On May 8, 2013, plaintiff filed the instant motion, in which it asks the court to issue an in limine order confirming that all three issues will be tried. Plaintiff's supporting papers contain a recitation of the procedural history of the case, including what can only be described as a rant about its frustration with Justice Lowe's prior orders and its general frustrations with Rite Aid. Plaintiff did not file papers that could in any way be considered a record upon which summary judgment can be granted.

In opposition, Rite Aid set forth its own rant about plaintiff and arguments about whether this court is procedurally permitted to make summary judgment rulings at this juncture. Plaintiff's reply papers are more of the same.
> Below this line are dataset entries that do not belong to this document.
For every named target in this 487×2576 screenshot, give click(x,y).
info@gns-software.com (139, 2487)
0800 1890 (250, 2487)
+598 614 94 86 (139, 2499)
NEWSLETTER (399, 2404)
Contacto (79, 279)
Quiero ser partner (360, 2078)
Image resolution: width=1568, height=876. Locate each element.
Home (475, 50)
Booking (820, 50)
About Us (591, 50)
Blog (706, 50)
After a hearing was held on August 1, 2013, the court reserved judgment.

Discussion

The court has two options: (1) rule now, go to trial, and run the risk of a retrial if the Appellate Division determines that certain issues (i.e.agency) were improperly precluded; or (2) try everything, so that any potential reversal on appeal would not result in a second trial.
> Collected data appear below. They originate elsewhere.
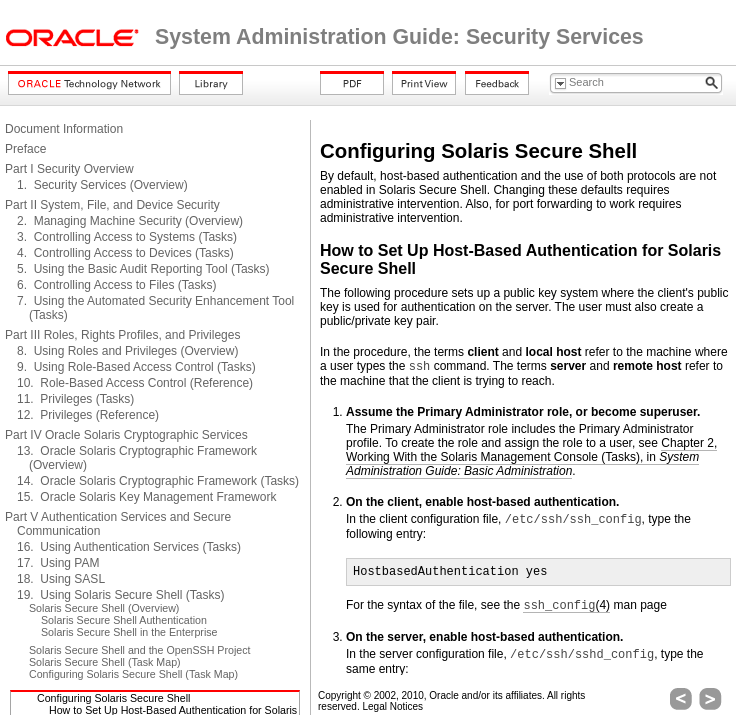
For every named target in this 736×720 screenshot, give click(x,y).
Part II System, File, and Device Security (112, 205)
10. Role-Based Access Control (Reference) (135, 383)
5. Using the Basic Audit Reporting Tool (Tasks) (143, 269)
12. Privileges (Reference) (88, 415)
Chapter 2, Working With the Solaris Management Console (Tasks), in (531, 457)
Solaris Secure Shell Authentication (124, 620)
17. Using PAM (58, 563)
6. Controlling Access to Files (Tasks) (116, 285)
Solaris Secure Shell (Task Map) (105, 662)
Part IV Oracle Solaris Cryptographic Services (126, 435)
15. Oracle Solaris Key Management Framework (146, 497)
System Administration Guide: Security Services (399, 37)
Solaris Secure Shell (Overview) (104, 608)
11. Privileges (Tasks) (75, 399)
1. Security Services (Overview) (102, 185)
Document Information (64, 129)
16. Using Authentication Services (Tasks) (129, 547)
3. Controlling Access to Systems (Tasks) (127, 237)
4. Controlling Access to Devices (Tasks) (125, 253)
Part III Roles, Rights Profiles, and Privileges (122, 335)
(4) (566, 605)
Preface (25, 149)
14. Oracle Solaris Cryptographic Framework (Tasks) (158, 481)
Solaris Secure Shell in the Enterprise (129, 632)
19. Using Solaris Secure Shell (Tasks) (120, 595)
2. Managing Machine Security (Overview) (130, 221)
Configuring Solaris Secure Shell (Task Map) (133, 674)
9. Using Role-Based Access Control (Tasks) (136, 367)
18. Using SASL (61, 579)
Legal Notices (392, 706)
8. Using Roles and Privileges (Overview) (127, 351)
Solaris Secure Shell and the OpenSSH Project (140, 650)
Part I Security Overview (69, 169)
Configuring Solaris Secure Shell (113, 698)
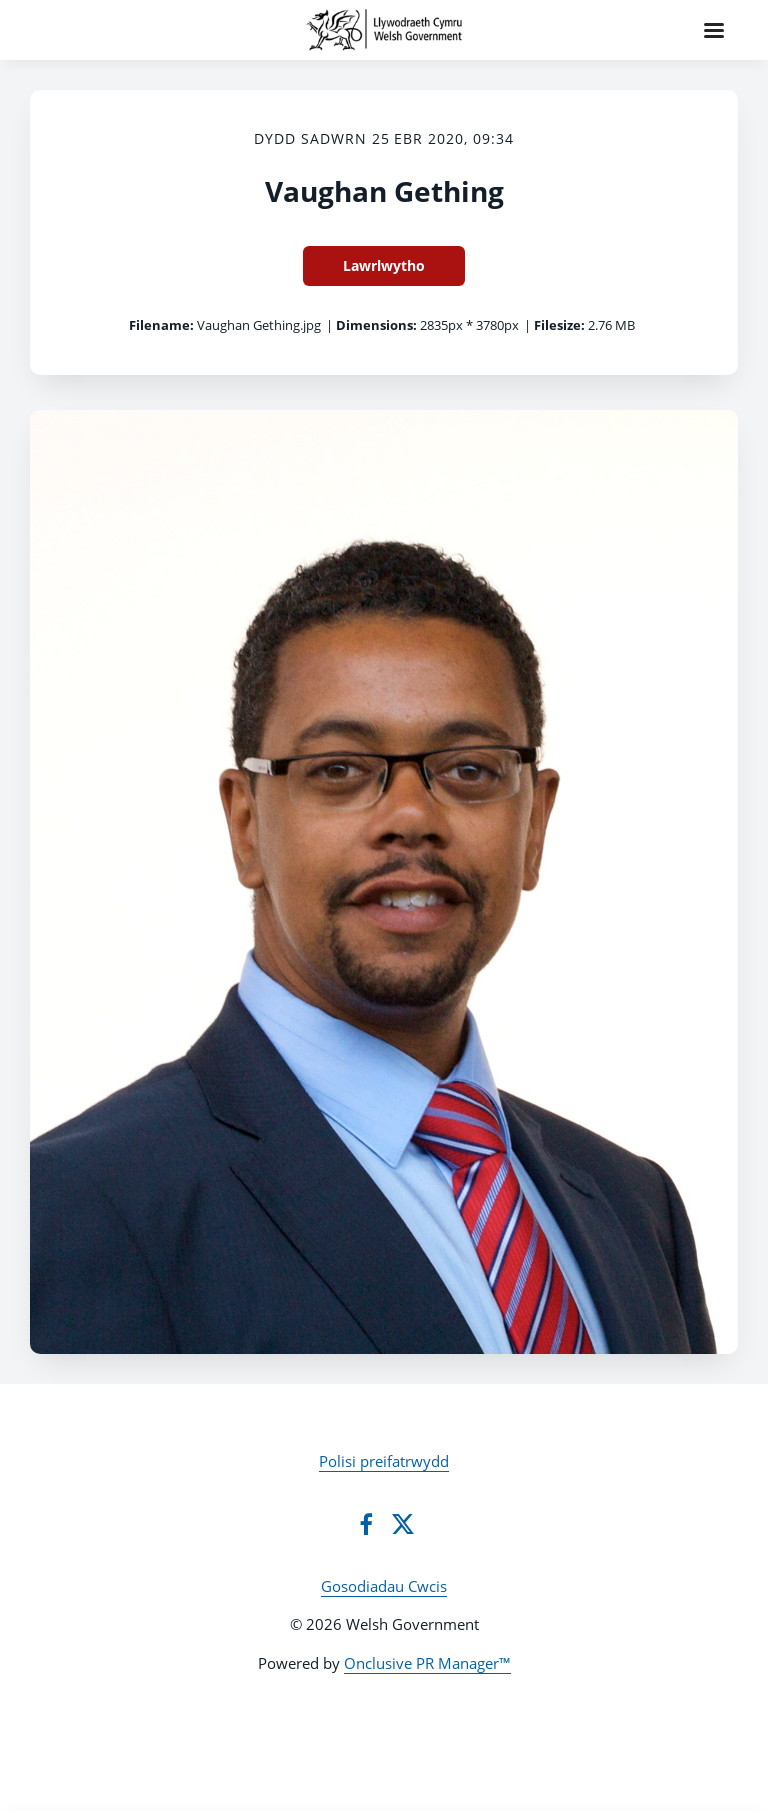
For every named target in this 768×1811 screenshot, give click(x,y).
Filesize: (559, 325)
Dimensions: (376, 325)
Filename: (161, 325)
As for the issues to be tried, the first, ownership, must be allowed since the Appellate Division has specifically ruled that questions of fact as to ownership preclude summary judgment. The second issue, alter ego,[1] was raised before this court at the parties' first appearance and is an issue that the court always intended to try. The third issue, agency, was raised before Justice Lowe and although he applied Delaware, not New York, law, this court believes it was rightly decided since the law in the two jurisdictions is the same. Nonetheless, the court declines to preclude trial of this issue.

As plaintiff pointed out at argument, we are well beyond the stage at which a new summary judgment motion can be made. See Brill v. City of New York, 2 N.Y.3d 648 (2004). There is no " good cause" to allow another summary judgment motion at this late juncture, especially where the court has given the parties ample opportunity to brief the merits. Id. Moreover, this case is not being tried by a jury, where the added agency issue might confuse the jury and lengthen the time they volunteer to the public. Rather, the court will be the fact finder and can decide the agency issue in its trial decision. Therefore, plaintiff will be allowed to proceed to trial on ownership, alter ego, and agency, the court will make findings of fact and conclusions of law, and errors by this court can be resolved by the Appellate Division without running the risk of an unnecessary second trial in this much-delayed action. Accordingly, it is

ORDERED that plaintiff's motion is granted, and it may proceed to trial on ownership, alter ego, and agency; and it is further

ORDERED that the parties are to appear in Part 54, Supreme Court, New York County, 60 Centre Street, Room 228, New York, NY, for a pre-trial conference on September 3, 2013 at 11:00 in the forenoon in order that the court may rule, pre-trial, on the admissible evidence and provide a clear record if there is to be yet another appeal.